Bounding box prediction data
■ ■ ■ ■ ■
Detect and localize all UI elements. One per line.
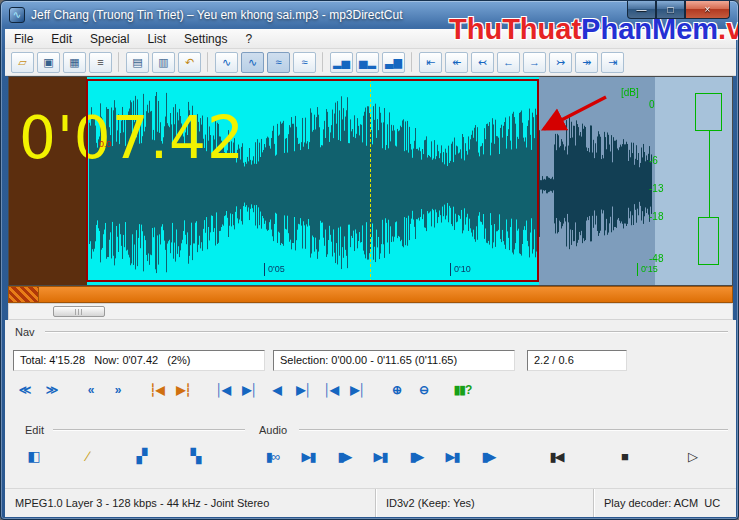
- app-window: ∿ Jeff Chang (Truong Tin Triet) – Yeu em…: [0, 0, 739, 520]
- zoom-in-button[interactable]: ⊕: [383, 378, 410, 402]
- separator: [65, 378, 77, 402]
- statusbar: MPEG1.0 Layer 3 - 128 kbps - 44 kHz - Jo…: [5, 488, 736, 517]
- app-icon: ∿: [9, 7, 25, 23]
- separator: [437, 378, 449, 402]
- nudge-right-button[interactable]: →: [523, 52, 546, 73]
- play-selection-button[interactable]: ▮▶: [473, 442, 503, 470]
- separator: [411, 52, 413, 72]
- preview-cut-button[interactable]: ▶▮: [437, 442, 467, 470]
- menu-item[interactable]: Edit: [42, 29, 81, 49]
- close-button[interactable]: ×: [685, 1, 730, 19]
- goto-sel-end-button[interactable]: ▶│: [236, 378, 263, 402]
- menu-item[interactable]: Special: [81, 29, 138, 49]
- separator: [713, 442, 739, 470]
- wave-view-1-button[interactable]: ∿: [241, 52, 264, 73]
- mark-begin-button[interactable]: ▞: [127, 442, 157, 470]
- audio-buttons: ▮∞▶▮▮▶▶▮▮▶▶▮▮▶▮◀■▷●: [257, 442, 739, 470]
- wave-zoom-in-button[interactable]: ≈: [293, 52, 316, 73]
- prev-cut-mark-button[interactable]: │◀: [317, 378, 344, 402]
- edit-group-label: Edit: [25, 424, 44, 436]
- separator: [509, 442, 535, 470]
- selection-border[interactable]: [86, 79, 539, 282]
- edit-divider: [53, 429, 245, 431]
- skip-to-start-button[interactable]: ▮◀: [541, 442, 571, 470]
- waveform-area: 0'07.42 0.0 0'050'100'15 [dB] 0-6-13-18-…: [8, 76, 733, 286]
- file-list-button[interactable]: ≡: [89, 52, 112, 73]
- maximize-button[interactable]: □: [656, 1, 685, 19]
- next-cut-button[interactable]: ↠: [575, 52, 598, 73]
- play-from-end-button[interactable]: ▶▮: [365, 442, 395, 470]
- selection-field: Selection: 0'00.00 - 0'11.65 (0'11.65): [273, 350, 515, 371]
- stop-button[interactable]: ■: [609, 442, 639, 470]
- nav-fast-rewind-button[interactable]: ≪: [11, 378, 38, 402]
- undo-button[interactable]: ↶: [178, 52, 201, 73]
- separator: [207, 52, 209, 72]
- edit-buttons: ◧∕▞▚: [19, 442, 211, 470]
- save-file-button[interactable]: ▣: [37, 52, 60, 73]
- save-selection-button[interactable]: ▦: [63, 52, 86, 73]
- level-meter-bottom-box: [698, 217, 719, 265]
- separator: [322, 52, 324, 72]
- minimize-button[interactable]: —: [627, 1, 656, 19]
- mark-end-button[interactable]: ▚: [181, 442, 211, 470]
- separator: [118, 52, 120, 72]
- audio-divider: [299, 429, 728, 431]
- vu-display-button[interactable]: ▃▆: [382, 52, 405, 73]
- menu-item[interactable]: List: [138, 29, 175, 49]
- nav-page-forward-button[interactable]: »: [104, 378, 131, 402]
- play-from-begin-button[interactable]: ▶▮: [293, 442, 323, 470]
- prev-cut-button[interactable]: ↞: [445, 52, 468, 73]
- menu-item[interactable]: Settings: [175, 29, 236, 49]
- db-tick: -18: [649, 211, 663, 222]
- pause-detection-button[interactable]: ▮▮?: [449, 378, 476, 402]
- pen-marker-button[interactable]: ∕: [73, 442, 103, 470]
- separator: [131, 378, 143, 402]
- goto-next-pause-button[interactable]: ▶┆: [170, 378, 197, 402]
- level-display-button[interactable]: ▅▂: [356, 52, 379, 73]
- gain-display-button[interactable]: ▂▅: [330, 52, 353, 73]
- next-mark-button[interactable]: ↣: [549, 52, 572, 73]
- wave-zoom-out-button[interactable]: ∿: [215, 52, 238, 73]
- time-tick: 0'15: [637, 263, 658, 276]
- goto-sel-start-button[interactable]: │◀: [209, 378, 236, 402]
- goto-start-button[interactable]: ⇤: [419, 52, 442, 73]
- zoom-out-button[interactable]: ⊖: [410, 378, 437, 402]
- nav-fast-forward-button[interactable]: ≫: [38, 378, 65, 402]
- prev-mark-button[interactable]: ↢: [471, 52, 494, 73]
- separator: [645, 442, 671, 470]
- edit-audio-panel: Edit ◧∕▞▚ Audio ▮∞▶▮▮▶▶▮▮▶▶▮▮▶▮◀■▷●: [5, 416, 736, 488]
- paste-button[interactable]: ▥: [152, 52, 175, 73]
- position-bar-hatch: [9, 287, 39, 302]
- step-back-button[interactable]: ◀: [263, 378, 290, 402]
- open-file-button[interactable]: ▱: [11, 52, 34, 73]
- menu-item[interactable]: File: [5, 29, 42, 49]
- loop-play-button[interactable]: ▮∞: [257, 442, 287, 470]
- play-to-begin-button[interactable]: ▮▶: [329, 442, 359, 470]
- play-button[interactable]: ▷: [677, 442, 707, 470]
- wave-view-2-button[interactable]: ≈: [267, 52, 290, 73]
- nav-divider: [45, 331, 728, 333]
- nav-group-label: Nav: [15, 326, 35, 338]
- status-id3: ID3v2 (Keep: Yes): [375, 489, 593, 517]
- menu-item[interactable]: ?: [236, 29, 261, 49]
- goto-end-button[interactable]: ⇥: [601, 52, 624, 73]
- step-forward-button[interactable]: ▶│: [290, 378, 317, 402]
- nudge-left-button[interactable]: ←: [497, 52, 520, 73]
- set-cut-begin-button[interactable]: ◧: [19, 442, 49, 470]
- level-meter-top-box: [695, 93, 722, 131]
- nav-buttons: ≪≫«»┆◀▶┆│◀▶│◀▶││◀▶│⊕⊖▮▮?: [11, 378, 476, 402]
- horizontal-scrollbar[interactable]: [8, 303, 733, 320]
- level-meter-line: [709, 131, 710, 217]
- goto-prev-pause-button[interactable]: ┆◀: [143, 378, 170, 402]
- separator: [197, 378, 209, 402]
- separator: [577, 442, 603, 470]
- position-bar[interactable]: [8, 286, 733, 303]
- annotation-arrow: [514, 83, 624, 143]
- copy-button[interactable]: ▤: [126, 52, 149, 73]
- next-cut-mark-button[interactable]: ▶│: [344, 378, 371, 402]
- play-to-end-button[interactable]: ▮▶: [401, 442, 431, 470]
- db-tick: -13: [649, 183, 663, 194]
- status-decoder: Play decoder: ACM UC: [593, 489, 736, 517]
- scrollbar-thumb[interactable]: [53, 306, 105, 317]
- nav-page-back-button[interactable]: «: [77, 378, 104, 402]
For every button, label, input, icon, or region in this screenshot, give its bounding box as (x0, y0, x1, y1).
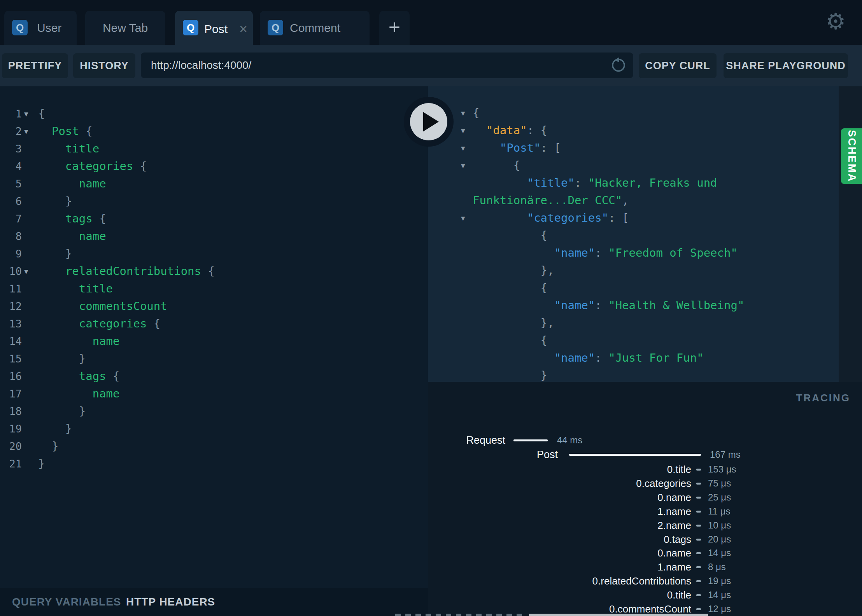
■ ■ ■ ■ ■
Work request:
Lines that contain "zoom" are to be copied from the records above.

Task solution:
- zoom-in-button[interactable]: ⊕: [383, 378, 410, 402]
- wave-zoom-in-button[interactable]: ≈: [293, 52, 316, 73]
- wave-zoom-out-button[interactable]: ∿: [215, 52, 238, 73]
- zoom-out-button[interactable]: ⊖: [410, 378, 437, 402]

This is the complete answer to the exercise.